A production method for producing the lead-free piezoelectric ceramic of the present invention by low-temperature firing is as follows. First, Bi ₂ O ₃ , Na ₂ CO ₃ , BaTiO ₃ , SrCO ₃ , and TiO ₂ powders are weighed and mixed with a solvent in a mill. Then, the mixed powder is dried and granulated by a mesh pass. Subsequently, the powder is calcined at 800 ° C. and pulverized. Then, a predetermined amount of copper oxide and manganese dioxide powder is added together with the binder, dried and granulated. If the powder thus obtained is formed into a desired shape and fired at 1100 ° C. or lower, a sintered body of BNT-BT-ST piezoelectric ceramics is obtained by low-temperature firing.

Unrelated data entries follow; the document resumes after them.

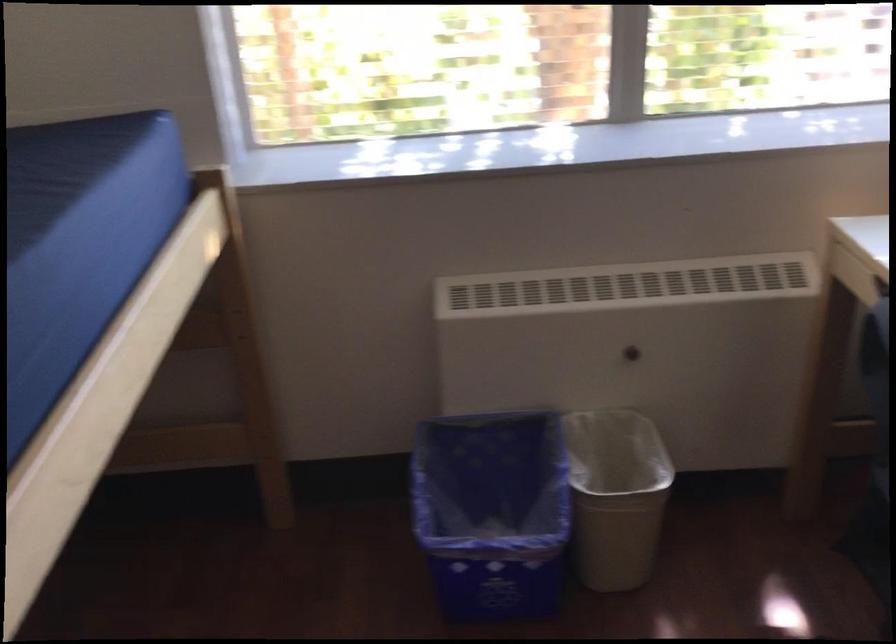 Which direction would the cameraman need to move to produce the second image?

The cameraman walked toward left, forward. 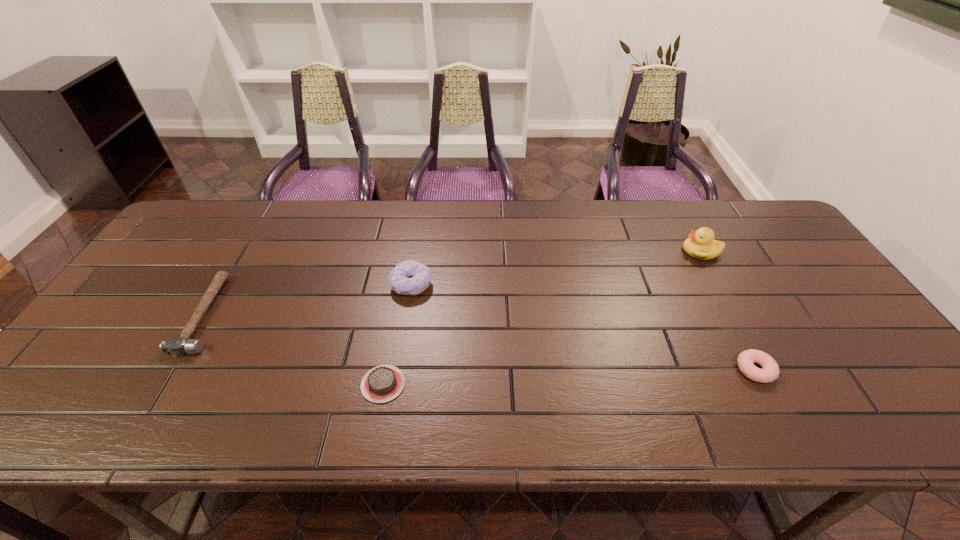 You are a GUI agent. You are given a task and a screenshot of the screen. Output one action in this format:
    pyautogui.click(x=<x>, y=<y>)
    Task: Click on the vacant space that's between the farthest object and the taller doughnut
    Image resolution: width=960 pixels, height=540 pixels.
    Given the screenshot: What is the action you would take?
    pyautogui.click(x=556, y=268)

Where is `vacant area between the farthest object and the chocolate cake`? This screenshot has width=960, height=540. vacant area between the farthest object and the chocolate cake is located at coordinates (542, 318).

You are a GUI agent. You are given a task and a screenshot of the screen. Output one action in this format:
    pyautogui.click(x=<x>, y=<y>)
    Task: Click on the free space between the leftmost object and the farthest object
    The width and height of the screenshot is (960, 540).
    Given the screenshot: What is the action you would take?
    pyautogui.click(x=453, y=283)

Where is `object that stands as the fourth closest to the fourth shortest object`? object that stands as the fourth closest to the fourth shortest object is located at coordinates (770, 372).

Locate which object ranks in proximity to the chocolate cake. Please provide its 2D coordinates. Your answer should be formatted as a tuple, i.e. [(x, y)], where the tuple contains the x and y coordinates of a point satisfying the conditions above.

[(410, 277)]

Where is `free location that satisfies the following two spatial constraints: 1. on the front side of the farther doughnut; 2. on the striking face of the hammer`? free location that satisfies the following two spatial constraints: 1. on the front side of the farther doughnut; 2. on the striking face of the hammer is located at coordinates (407, 314).

Find the location of a particular element. vacant space that satisfies the following two spatial constraints: 1. on the striking face of the shortest object; 2. on the right side of the hammer is located at coordinates (163, 384).

Where is `vacant space that satisfies the following two spatial constraints: 1. on the striking face of the hammer; 2. on the right side of the chocolate cake`? This screenshot has width=960, height=540. vacant space that satisfies the following two spatial constraints: 1. on the striking face of the hammer; 2. on the right side of the chocolate cake is located at coordinates (163, 384).

Where is `free space that satisfies the following two spatial constraints: 1. on the striking face of the shorter doughnut; 2. on the left side of the hammer`? This screenshot has height=540, width=960. free space that satisfies the following two spatial constraints: 1. on the striking face of the shorter doughnut; 2. on the left side of the hammer is located at coordinates (172, 370).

(Experiment with manganese dioxide addition)
Referring to the results of the above copper oxide addition experiment, using a BNT-BT-ST piezoelectric ceramic as a base material, a certain amount of copper oxide and each amount of manganese dioxide were added and fired to prepare each sample. .

First, when powder is weighed and expressed as x (Bi _0.5 Na _0.5 TiO ₃ ) + y (BaTiO ₃ ) + z (SrTiO ₃ ) (where x + y + z = 1), x = 0.83, y = The base material composition was weighed so that 0.08 and z = 0.09. Copper oxide powder and manganese dioxide powder were mixed with the calcined powder of such a base material. Copper oxide powder and manganese dioxide powder were added during pulverization after calcination. It added by the external weight ratio with respect to calcining powder. That is, the auxiliary agent addition ratio is a ratio (H / E) of the weight (H) of the sintering auxiliary agent to the weight (E) of the base material. The amount of copper oxide added to the calcined powder of the base material was constant at 0.5% by weight in all samples. The amount of manganese dioxide added to the calcined powder of the base material was changed to 0 wt%, 0.3 wt%, 0.5 wt%, 1.0 wt%, and 2.0 wt% for each sample. A pellet-like CIP compact was produced from the powder obtained by mixing the copper oxide powder and the manganese dioxide powder in this manner.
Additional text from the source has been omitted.